Materials provided

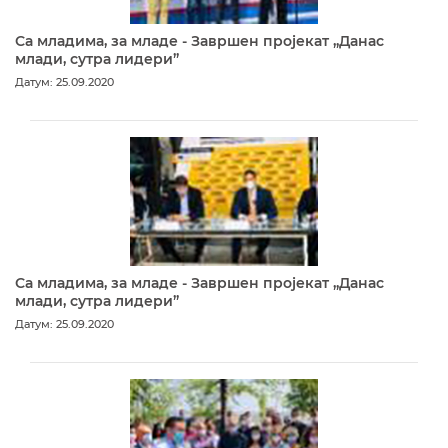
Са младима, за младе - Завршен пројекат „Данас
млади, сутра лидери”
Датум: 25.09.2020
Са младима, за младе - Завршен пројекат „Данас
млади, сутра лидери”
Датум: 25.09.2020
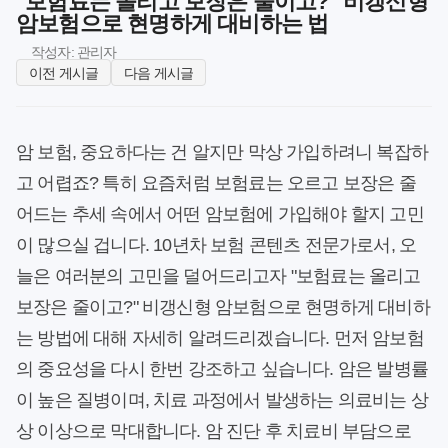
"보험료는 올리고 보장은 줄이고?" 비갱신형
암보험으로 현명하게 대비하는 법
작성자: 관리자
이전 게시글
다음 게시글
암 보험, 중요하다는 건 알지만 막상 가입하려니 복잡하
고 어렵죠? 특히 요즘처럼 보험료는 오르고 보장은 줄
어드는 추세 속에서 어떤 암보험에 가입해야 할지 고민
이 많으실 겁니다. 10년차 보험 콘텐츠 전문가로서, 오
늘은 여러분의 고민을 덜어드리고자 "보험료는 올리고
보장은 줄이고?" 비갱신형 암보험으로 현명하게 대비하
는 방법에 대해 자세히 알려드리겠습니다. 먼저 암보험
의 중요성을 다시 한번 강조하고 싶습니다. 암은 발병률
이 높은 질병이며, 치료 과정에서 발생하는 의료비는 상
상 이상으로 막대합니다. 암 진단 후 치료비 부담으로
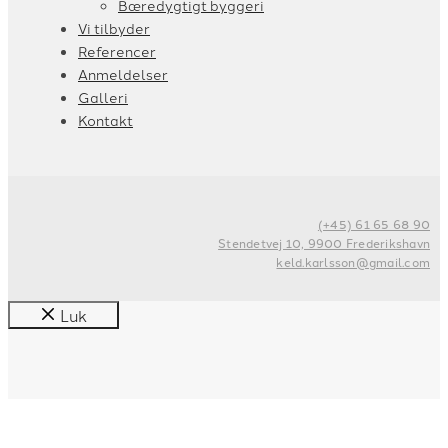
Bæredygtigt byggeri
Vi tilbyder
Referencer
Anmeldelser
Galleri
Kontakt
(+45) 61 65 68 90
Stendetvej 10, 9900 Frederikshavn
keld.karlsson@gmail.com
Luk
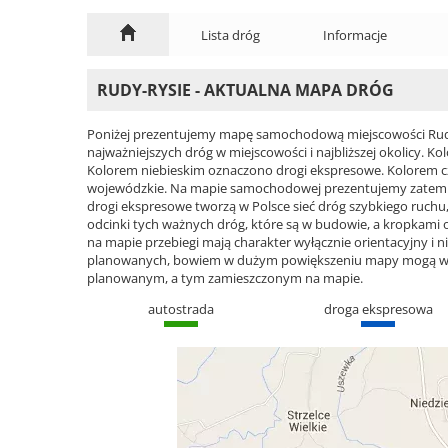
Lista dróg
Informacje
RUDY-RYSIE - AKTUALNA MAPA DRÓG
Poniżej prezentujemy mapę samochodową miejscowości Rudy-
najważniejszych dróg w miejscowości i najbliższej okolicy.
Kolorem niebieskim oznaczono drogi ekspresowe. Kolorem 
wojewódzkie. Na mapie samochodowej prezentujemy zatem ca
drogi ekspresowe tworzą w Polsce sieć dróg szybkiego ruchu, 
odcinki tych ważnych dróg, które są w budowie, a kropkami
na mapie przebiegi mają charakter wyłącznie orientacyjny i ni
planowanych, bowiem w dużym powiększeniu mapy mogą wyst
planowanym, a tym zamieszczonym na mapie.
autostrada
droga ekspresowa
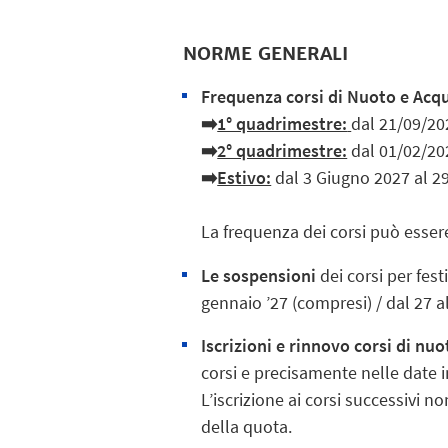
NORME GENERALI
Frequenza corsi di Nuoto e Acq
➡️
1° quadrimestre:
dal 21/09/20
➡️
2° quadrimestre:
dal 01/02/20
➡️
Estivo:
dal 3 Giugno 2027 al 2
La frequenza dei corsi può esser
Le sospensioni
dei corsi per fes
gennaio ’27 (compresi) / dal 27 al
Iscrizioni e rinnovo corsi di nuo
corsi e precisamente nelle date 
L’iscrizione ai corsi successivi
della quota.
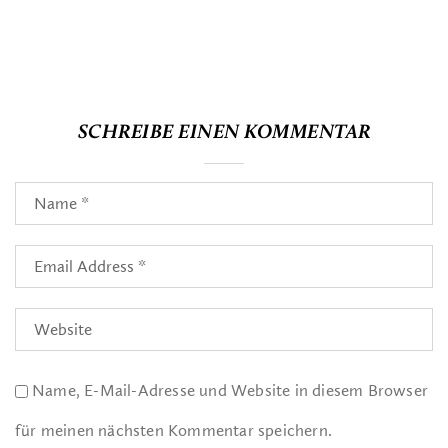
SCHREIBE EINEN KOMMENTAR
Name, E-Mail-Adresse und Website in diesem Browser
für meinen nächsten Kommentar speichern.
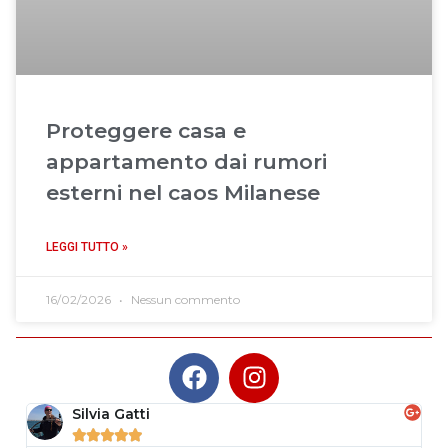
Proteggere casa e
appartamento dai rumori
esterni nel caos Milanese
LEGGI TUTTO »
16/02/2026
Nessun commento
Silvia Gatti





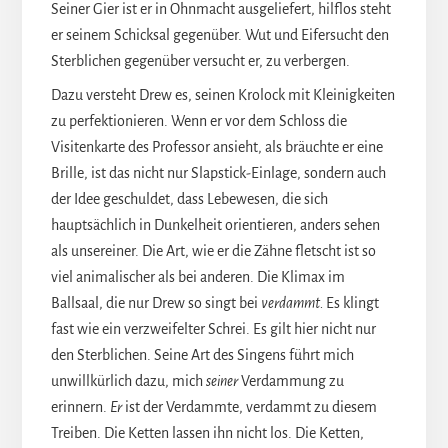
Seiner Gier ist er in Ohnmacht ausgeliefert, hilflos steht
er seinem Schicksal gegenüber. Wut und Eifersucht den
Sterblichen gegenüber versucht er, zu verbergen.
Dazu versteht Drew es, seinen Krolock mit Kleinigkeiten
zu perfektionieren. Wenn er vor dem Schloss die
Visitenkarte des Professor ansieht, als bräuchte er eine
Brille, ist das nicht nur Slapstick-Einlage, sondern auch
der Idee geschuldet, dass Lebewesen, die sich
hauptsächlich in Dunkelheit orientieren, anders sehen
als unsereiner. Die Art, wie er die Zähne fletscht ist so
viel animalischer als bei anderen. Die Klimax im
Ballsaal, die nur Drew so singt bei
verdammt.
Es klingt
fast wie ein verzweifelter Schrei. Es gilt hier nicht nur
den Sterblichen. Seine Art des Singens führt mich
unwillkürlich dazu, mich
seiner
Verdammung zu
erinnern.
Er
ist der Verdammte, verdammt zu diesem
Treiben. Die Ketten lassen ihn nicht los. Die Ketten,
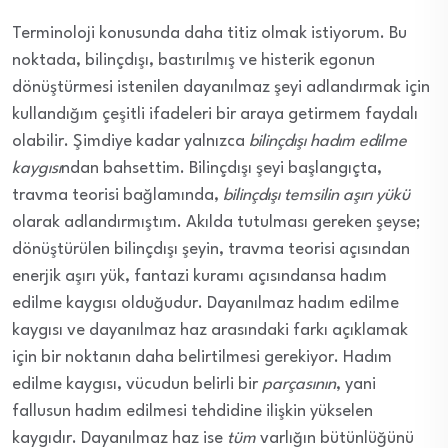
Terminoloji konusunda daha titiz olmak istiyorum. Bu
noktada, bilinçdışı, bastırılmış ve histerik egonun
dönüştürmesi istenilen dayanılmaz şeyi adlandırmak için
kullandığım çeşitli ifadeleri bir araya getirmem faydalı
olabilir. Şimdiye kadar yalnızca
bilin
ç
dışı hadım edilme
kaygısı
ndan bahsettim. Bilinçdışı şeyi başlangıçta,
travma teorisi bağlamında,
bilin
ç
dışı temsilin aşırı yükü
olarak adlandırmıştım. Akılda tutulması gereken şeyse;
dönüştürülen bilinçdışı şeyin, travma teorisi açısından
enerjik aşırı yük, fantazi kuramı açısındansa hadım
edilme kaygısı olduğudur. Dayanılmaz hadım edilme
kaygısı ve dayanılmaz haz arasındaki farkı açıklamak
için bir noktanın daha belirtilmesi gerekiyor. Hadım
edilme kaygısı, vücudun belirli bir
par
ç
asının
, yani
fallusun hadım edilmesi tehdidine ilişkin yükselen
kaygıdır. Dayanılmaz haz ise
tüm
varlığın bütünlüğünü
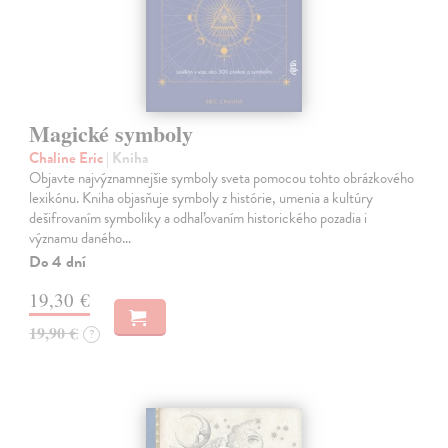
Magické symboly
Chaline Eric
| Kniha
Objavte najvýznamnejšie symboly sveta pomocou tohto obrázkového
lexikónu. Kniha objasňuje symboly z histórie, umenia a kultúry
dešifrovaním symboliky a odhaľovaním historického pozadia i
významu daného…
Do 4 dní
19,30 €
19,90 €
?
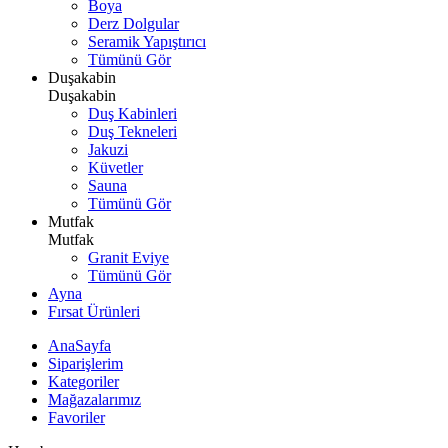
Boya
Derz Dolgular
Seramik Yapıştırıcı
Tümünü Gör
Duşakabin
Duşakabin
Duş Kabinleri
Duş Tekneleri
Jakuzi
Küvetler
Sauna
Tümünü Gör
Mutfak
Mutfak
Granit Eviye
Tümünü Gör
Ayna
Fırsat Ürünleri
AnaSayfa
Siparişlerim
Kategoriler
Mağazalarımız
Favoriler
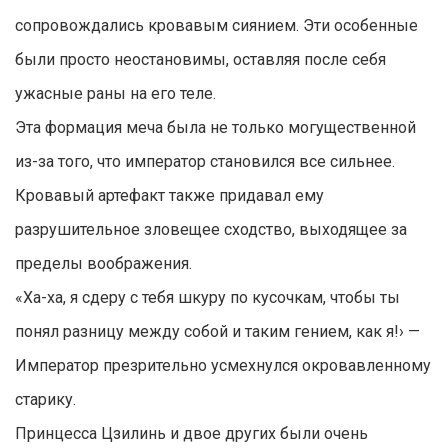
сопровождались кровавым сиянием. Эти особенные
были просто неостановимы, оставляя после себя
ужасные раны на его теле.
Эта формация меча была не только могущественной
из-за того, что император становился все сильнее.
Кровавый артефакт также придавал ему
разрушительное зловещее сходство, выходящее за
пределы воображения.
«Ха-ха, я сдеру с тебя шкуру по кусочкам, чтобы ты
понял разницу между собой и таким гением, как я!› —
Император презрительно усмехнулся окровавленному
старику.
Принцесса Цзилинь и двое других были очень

Exercise description
Word for word, set down every line of the records above, and leave the pictures out.

Answer section
Са младима, за младе - Завршен пројекат „Данас
млади, сутра лидери”
Датум: 25.09.2020
Са младима, за младе - Завршен пројекат „Данас
млади, сутра лидери”
Датум: 25.09.2020
"보험료는 올리고 보장은 줄이고?" 비갱신형
암보험으로 현명하게 대비하는 법
작성자: 관리자
이전 게시글
다음 게시글
암 보험, 중요하다는 건 알지만 막상 가입하려니 복잡하
고 어렵죠? 특히 요즘처럼 보험료는 오르고 보장은 줄
어드는 추세 속에서 어떤 암보험에 가입해야 할지 고민
이 많으실 겁니다. 10년차 보험 콘텐츠 전문가로서, 오
늘은 여러분의 고민을 덜어드리고자 "보험료는 올리고
보장은 줄이고?" 비갱신형 암보험으로 현명하게 대비하
는 방법에 대해 자세히 알려드리겠습니다. 먼저 암보험
의 중요성을 다시 한번 강조하고 싶습니다. 암은 발병률
이 높은 질병이며, 치료 과정에서 발생하는 의료비는 상
상 이상으로 막대합니다. 암 진단 후 치료비 부담으로
Bæredygtigt byggeri
Vi tilbyder
Referencer
Anmeldelser
Galleri
Kontakt
(+45) 61 65 68 90
Stendetvej 10, 9900 Frederikshavn
keld.karlsson@gmail.com
Luk
Lista dróg
Informacje
RUDY-RYSIE - AKTUALNA MAPA DRÓG
Poniżej prezentujemy mapę samochodową miejscowości Rudy-
najważniejszych dróg w miejscowości i najbliższej okolicy.
Kolorem niebieskim oznaczono drogi ekspresowe. Kolorem 
wojewódzkie. Na mapie samochodowej prezentujemy zatem ca
drogi ekspresowe tworzą w Polsce sieć dróg szybkiego ruchu, 
odcinki tych ważnych dróg, które są w budowie, a kropkami
na mapie przebiegi mają charakter wyłącznie orientacyjny i ni
planowanych, bowiem w dużym powiększeniu mapy mogą wyst
planowanym, a tym zamieszczonym na mapie.
autostrada
droga ekspresowa
NORME GENERALI
Frequenza corsi di Nuoto e Acq
➡️
1° quadrimestre:
dal 21/09/20
➡️
2° quadrimestre:
dal 01/02/20
➡️
Estivo:
dal 3 Giugno 2027 al 2
La frequenza dei corsi può esser
Le sospensioni
dei corsi per fes
gennaio ’27 (compresi) / dal 27 al
Iscrizioni e rinnovo corsi di nuo
corsi e precisamente nelle date 
L’iscrizione ai corsi successivi
della quota.
SCHREIBE EINEN KOMMENTAR
Name, E-Mail-Adresse und Website in diesem Browser
für meinen nächsten Kommentar speichern.
Proteggere casa e
appartamento dai rumori
esterni nel caos Milanese
LEGGI TUTTO »
16/02/2026
Nessun commento
Silvia Gatti





Seiner Gier ist er in Ohnmacht ausgeliefert, hilflos steht
er seinem Schicksal gegenüber. Wut und Eifersucht den
Sterblichen gegenüber versucht er, zu verbergen.
Dazu versteht Drew es, seinen Krolock mit Kleinigkeiten
zu perfektionieren. Wenn er vor dem Schloss die
Visitenkarte des Professor ansieht, als bräuchte er eine
Brille, ist das nicht nur Slapstick-Einlage, sondern auch
der Idee geschuldet, dass Lebewesen, die sich
hauptsächlich in Dunkelheit orientieren, anders sehen
als unsereiner. Die Art, wie er die Zähne fletscht ist so
viel animalischer als bei anderen. Die Klimax im
Ballsaal, die nur Drew so singt bei
verdammt.
Es klingt
fast wie ein verzweifelter Schrei. Es gilt hier nicht nur
den Sterblichen. Seine Art des Singens führt mich
unwillkürlich dazu, mich
seiner
Verdammung zu
erinnern.
Er
ist der Verdammte, verdammt zu diesem
Treiben. Die Ketten lassen ihn nicht los. Die Ketten,
Terminoloji konusunda daha titiz olmak istiyorum. Bu
noktada, bilinçdışı, bastırılmış ve histerik egonun
dönüştürmesi istenilen dayanılmaz şeyi adlandırmak için
kullandığım çeşitli ifadeleri bir araya getirmem faydalı
olabilir. Şimdiye kadar yalnızca
bilin
ç
dışı hadım edilme
kaygısı
ndan bahsettim. Bilinçdışı şeyi başlangıçta,
travma teorisi bağlamında,
bilin
ç
dışı temsilin aşırı yükü
olarak adlandırmıştım. Akılda tutulması gereken şeyse;
dönüştürülen bilinçdışı şeyin, travma teorisi açısından
enerjik aşırı yük, fantazi kuramı açısındansa hadım
edilme kaygısı olduğudur. Dayanılmaz hadım edilme
kaygısı ve dayanılmaz haz arasındaki farkı açıklamak
için bir noktanın daha belirtilmesi gerekiyor. Hadım
edilme kaygısı, vücudun belirli bir
par
ç
asının
, yani
fallusun hadım edilmesi tehdidine ilişkin yükselen
kaygıdır. Dayanılmaz haz ise
tüm
varlığın bütünlüğünü
Magické symboly
Chaline Eric
| Kniha
Objavte najvýznamnejšie symboly sveta pomocou tohto obrázkového
lexikónu. Kniha objasňuje symboly z histórie, umenia a kultúry
dešifrovaním symboliky a odhaľovaním historického pozadia i
významu daného…
Do 4 dní
19,30 €
19,90 €
?
Boya
Derz Dolgular
Seramik Yapıştırıcı
Tümünü Gör
Duşakabin
Duşakabin
Duş Kabinleri
Duş Tekneleri
Jakuzi
Küvetler
Sauna
Tümünü Gör
Mutfak
Mutfak
Granit Eviye
Tümünü Gör
Ayna
Fırsat Ürünleri
AnaSayfa
Siparişlerim
Kategoriler
Mağazalarımız
Favoriler
сопровождались кровавым сиянием. Эти особенные
были просто неостановимы, оставляя после себя
ужасные раны на его теле.
Эта формация меча была не только могущественной
из-за того, что император становился все сильнее.
Кровавый артефакт также придавал ему
разрушительное зловещее сходство, выходящее за
пределы воображения.
«Ха-ха, я сдеру с тебя шкуру по кусочкам, чтобы ты
понял разницу между собой и таким гением, как я!› —
Император презрительно усмехнулся окровавленному
старику.
Принцесса Цзилинь и двое других были очень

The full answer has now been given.